Rosa Pauta, Queens, NY

Mi nombre es Rosa Pauta y soy una trabajadora del hogar. Hace algunos meses fui a una agencia de empleo en la Roosevelt en donde me cobraron 125 dólares para conseguirme trabajo. Me mandaron a una dirección que era una lavandería, en donde el dueño me dijo que ellos no habían pedido personas para trabajar. Llame a la empleada de la agencia y con una voz como burlona me dijo, ‘¿cómo va a ser?’ Luego le volví a llamar y me dijo que ya era muy tarde y que fuera a la oficina al día siguiente en la mañana. Fui a la oficina y estando allí me dijo que si quería me mandaba a dos otros lugares porque el dinero que ya había pagado no se devolvía. Es más, me dijo que yo ya estaba muy grande de edad y que por eso no me habían recibido en la lavandería. Pero eso era falso porque en esta agencia, a parte de mí, había mucha gente reclamando. Además, el señor de la lavandería me dijo que ellos estaban completos y que no había pedido gente. A duras penas uno se gana poco en el trabajo para sustentar sus necesidades y la familia que uno tiene y no es justo no poder al final conseguir trabajo y perder dinero. Por eso estamos trabajando como trabajadoras del hogar junto con NICE y otros grupos para llamarle la atención a todas estas agencias y mejorar nuestro acceso a trabajos justos.


oscar-ramirez

Oscar Ramirez, Bronx, NY

Mi nombre es Oscar y trabajo en la industria de restaurante en la ciudad de Nueva York. Soy miembro de Laundry Workers Center donde me estoy capacitando. Empecé a experimentar abusos contra mi persona cuando comencé a buscar trabajo a través de una agencia de empleos. Me dijeron que si pagaba 100 dólares para entrenarme me iban a dar un trabajo pero eso nunca paso.

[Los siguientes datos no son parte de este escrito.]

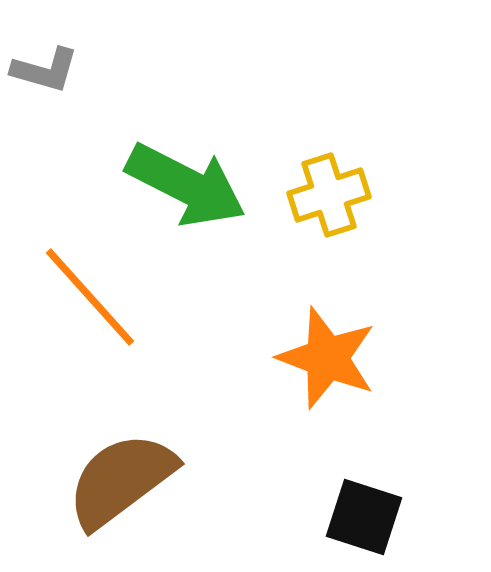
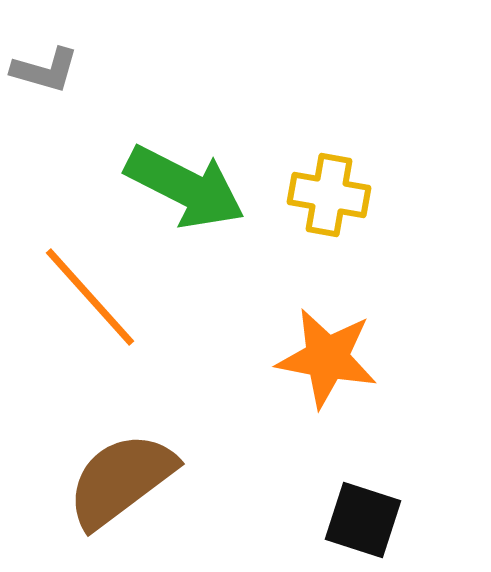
green arrow: moved 1 px left, 2 px down
yellow cross: rotated 28 degrees clockwise
orange star: rotated 10 degrees counterclockwise
black square: moved 1 px left, 3 px down
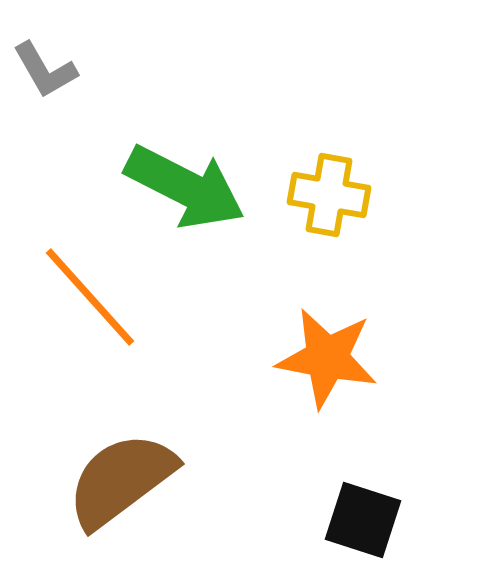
gray L-shape: rotated 44 degrees clockwise
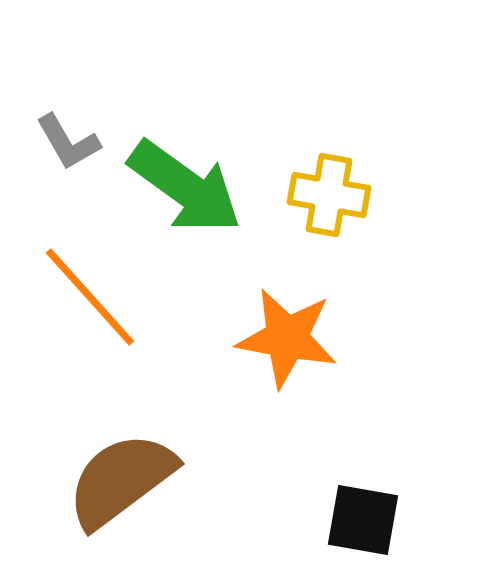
gray L-shape: moved 23 px right, 72 px down
green arrow: rotated 9 degrees clockwise
orange star: moved 40 px left, 20 px up
black square: rotated 8 degrees counterclockwise
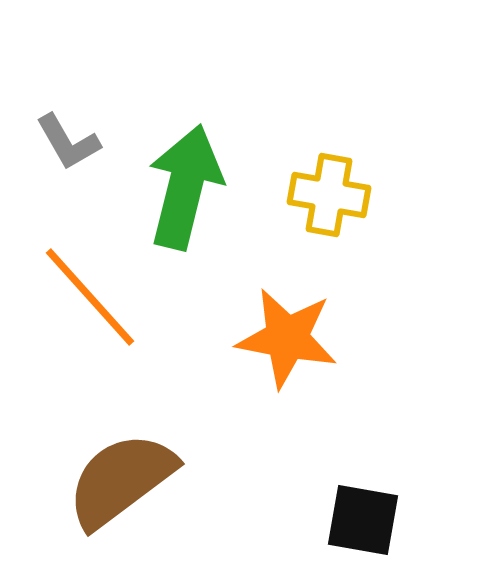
green arrow: rotated 112 degrees counterclockwise
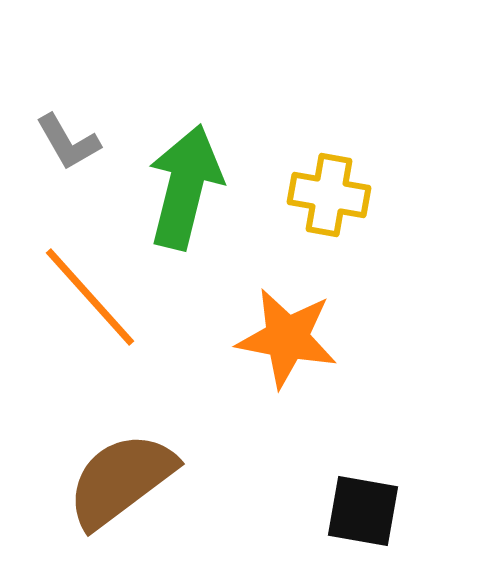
black square: moved 9 px up
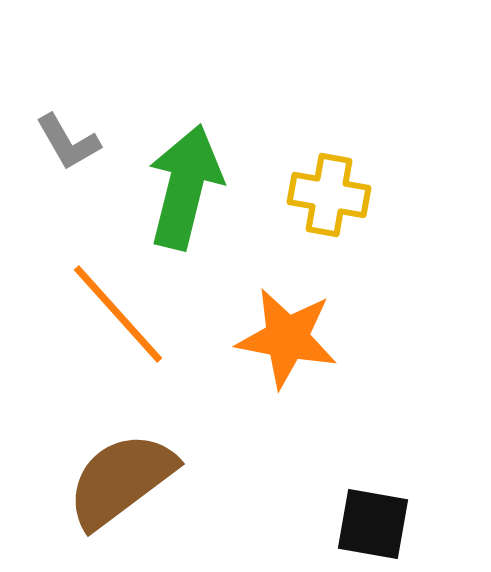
orange line: moved 28 px right, 17 px down
black square: moved 10 px right, 13 px down
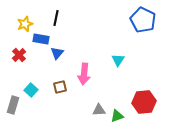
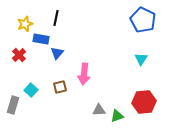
cyan triangle: moved 23 px right, 1 px up
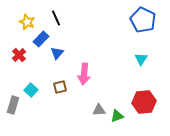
black line: rotated 35 degrees counterclockwise
yellow star: moved 2 px right, 2 px up; rotated 28 degrees counterclockwise
blue rectangle: rotated 56 degrees counterclockwise
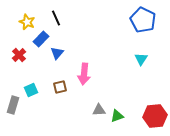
cyan square: rotated 24 degrees clockwise
red hexagon: moved 11 px right, 14 px down
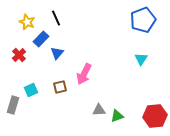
blue pentagon: rotated 25 degrees clockwise
pink arrow: rotated 20 degrees clockwise
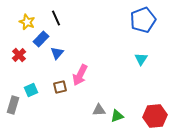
pink arrow: moved 4 px left, 1 px down
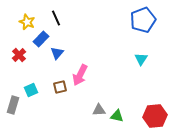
green triangle: rotated 32 degrees clockwise
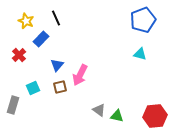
yellow star: moved 1 px left, 1 px up
blue triangle: moved 12 px down
cyan triangle: moved 1 px left, 5 px up; rotated 48 degrees counterclockwise
cyan square: moved 2 px right, 2 px up
gray triangle: rotated 40 degrees clockwise
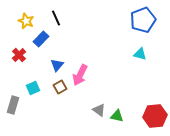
brown square: rotated 16 degrees counterclockwise
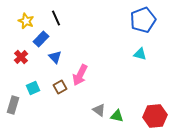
red cross: moved 2 px right, 2 px down
blue triangle: moved 2 px left, 8 px up; rotated 24 degrees counterclockwise
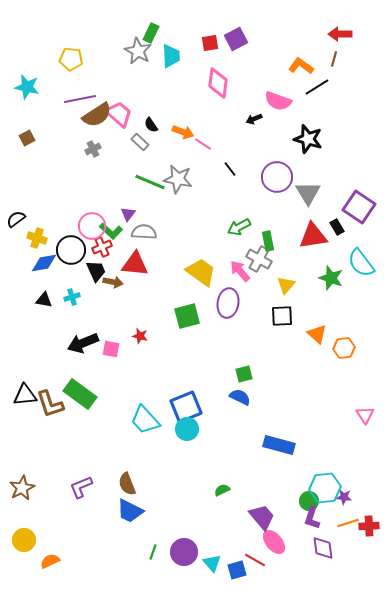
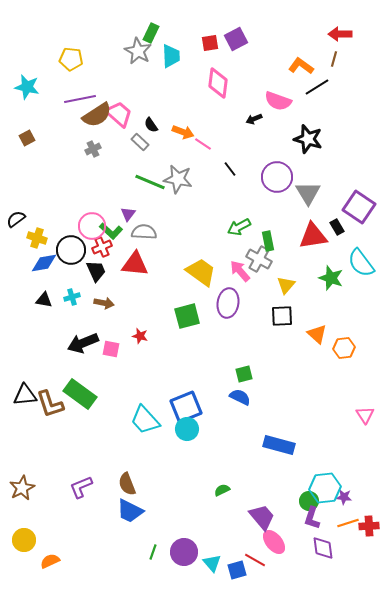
brown arrow at (113, 282): moved 9 px left, 21 px down
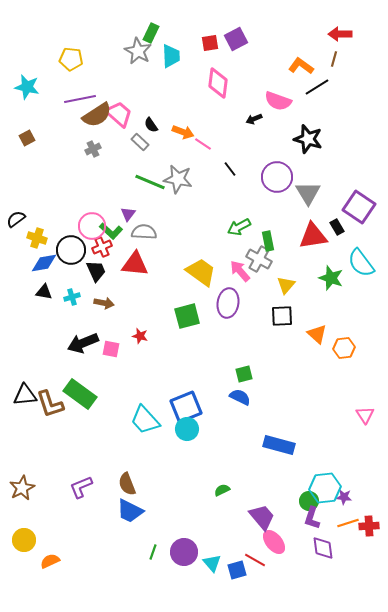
black triangle at (44, 300): moved 8 px up
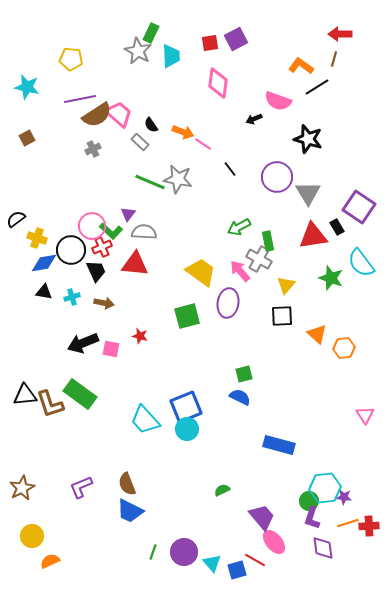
yellow circle at (24, 540): moved 8 px right, 4 px up
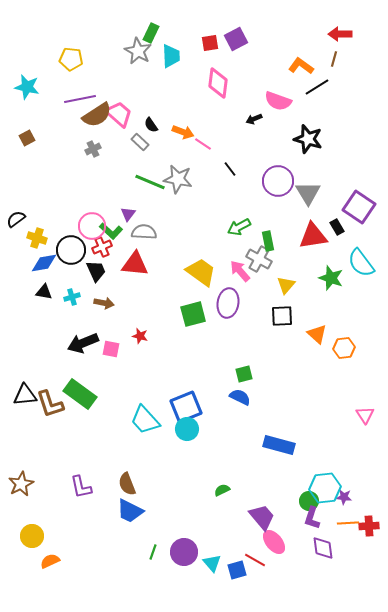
purple circle at (277, 177): moved 1 px right, 4 px down
green square at (187, 316): moved 6 px right, 2 px up
purple L-shape at (81, 487): rotated 80 degrees counterclockwise
brown star at (22, 488): moved 1 px left, 4 px up
orange line at (348, 523): rotated 15 degrees clockwise
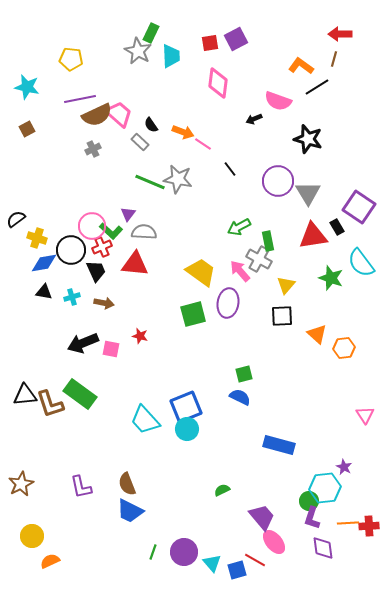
brown semicircle at (97, 115): rotated 8 degrees clockwise
brown square at (27, 138): moved 9 px up
purple star at (344, 497): moved 30 px up; rotated 21 degrees clockwise
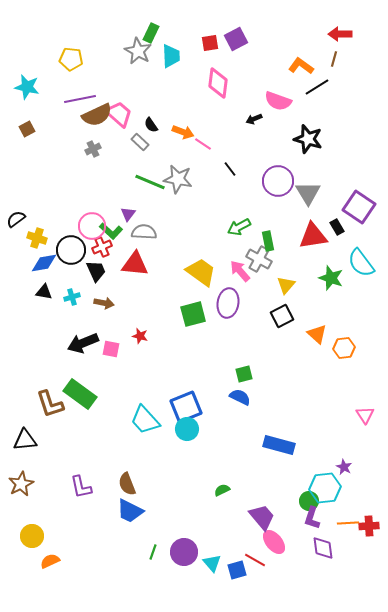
black square at (282, 316): rotated 25 degrees counterclockwise
black triangle at (25, 395): moved 45 px down
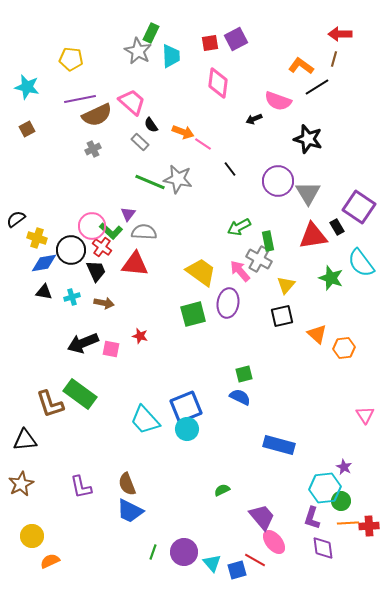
pink trapezoid at (119, 114): moved 13 px right, 12 px up
red cross at (102, 247): rotated 30 degrees counterclockwise
black square at (282, 316): rotated 15 degrees clockwise
green circle at (309, 501): moved 32 px right
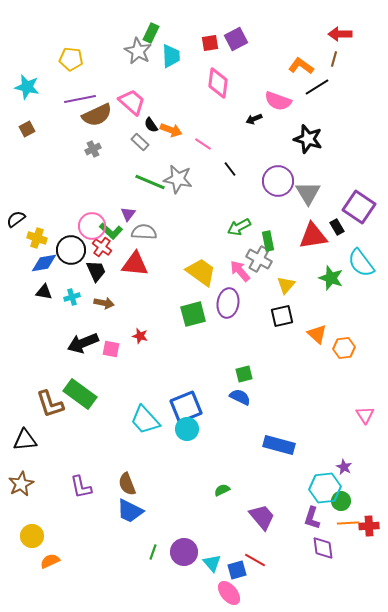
orange arrow at (183, 132): moved 12 px left, 2 px up
pink ellipse at (274, 542): moved 45 px left, 51 px down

Luego otra agencia me consiguió trabajo y tuve que darle un 75 por ciento de mi primera semana de sueldo además de la cuota que tuve que pagar. Doy me testimonio hoy porque es importante acabar con los abuso de estas agencias y de los empleadores.


Ynes Marticorena, Queens, NY

Mi nombre es Ynés. El fraude con las agencias de empleo lo he pasado un par un de veces en agencias en Queens (en la Roosevelt y Flushing) en donde me han robado alrededor de $350. Lo que más me molestó de la experiencia fue la manera en como la agencia te trata. Tras que te estafan, te hacen sentir como que no tienes ningún derecho. Uno se siente robada y como tonta, ya que se aprovechan de uno y le toman el pelo. Hay agencias buenas como hay agencias malas, pero uno acude a ellas porque lamentablemente uno como inmigrante no sabe o no tiene cómo accesar a trabajos. La agencia es un lugar en donde uno espera encontrar un trabajo inmediato. Las agencies hacen fraude porque a ellos les llega una clientela que no sabe la movida de este país o el idioma, personas que estamos recién llegados a este país, y entonces se aprovechan de eso. Es importante informarle a la gente sobre sus derechos y educarles. Mientras que se necesita mano dura con las agencias, y esto significa más control con ellas y asegurarse de que cumplan los reglamentos y que trabajen bien.